(Stored data entries)

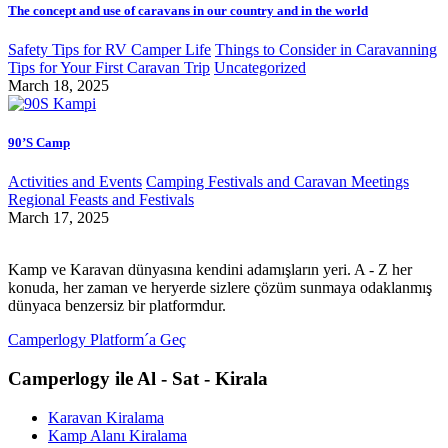
The concept and use of caravans in our country and in the world
Safety Tips for RV Camper Life
Things to Consider in Caravanning
Tips for Your First Caravan Trip
Uncategorized
March 18, 2025
90’S Camp
Activities and Events
Camping Festivals and Caravan Meetings
Regional Feasts and Festivals
March 17, 2025
Kamp ve Karavan dünyasına kendini adamışların yeri. A - Z her
konuda, her zaman ve heryerde sizlere çözüm sunmaya odaklanmış
dünyaca benzersiz bir platformdur.
Camperlogy Platform´a Geç
Camperlogy ile Al - Sat - Kirala
Karavan Kiralama
Kamp Alanı Kiralama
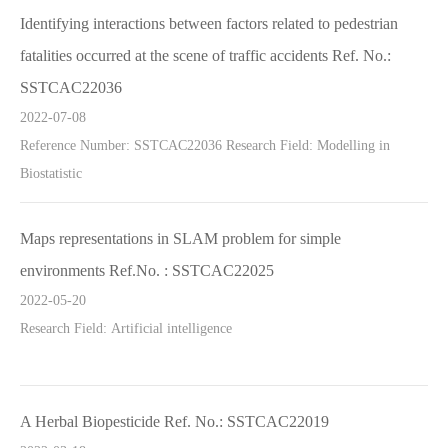
Identifying interactions between factors related to pedestrian
fatalities occurred at the scene of traffic accidents Ref. No.:
SSTCAC22036
2022-07-08
Reference Number: SSTCAC22036 Research Field: Modelling in
Biostatistic
Maps representations in SLAM problem for simple
environments Ref.No. : SSTCAC22025
2022-05-20
Research Field: Artificial intelligence
A Herbal Biopesticide Ref. No.: SSTCAC22019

* Work to complete:
Retype all entries exactly; omit pictures.

* Written answer:
The concept and use of caravans in our country and in the world
Safety Tips for RV Camper Life
Things to Consider in Caravanning
Tips for Your First Caravan Trip
Uncategorized
March 18, 2025
90’S Camp
Activities and Events
Camping Festivals and Caravan Meetings
Regional Feasts and Festivals
March 17, 2025
Kamp ve Karavan dünyasına kendini adamışların yeri. A - Z her
konuda, her zaman ve heryerde sizlere çözüm sunmaya odaklanmış
dünyaca benzersiz bir platformdur.
Camperlogy Platform´a Geç
Camperlogy ile Al - Sat - Kirala
Karavan Kiralama
Kamp Alanı Kiralama
Identifying interactions between factors related to pedestrian
fatalities occurred at the scene of traffic accidents Ref. No.:
SSTCAC22036
2022-07-08
Reference Number: SSTCAC22036 Research Field: Modelling in
Biostatistic
Maps representations in SLAM problem for simple
environments Ref.No. : SSTCAC22025
2022-05-20
Research Field: Artificial intelligence
A Herbal Biopesticide Ref. No.: SSTCAC22019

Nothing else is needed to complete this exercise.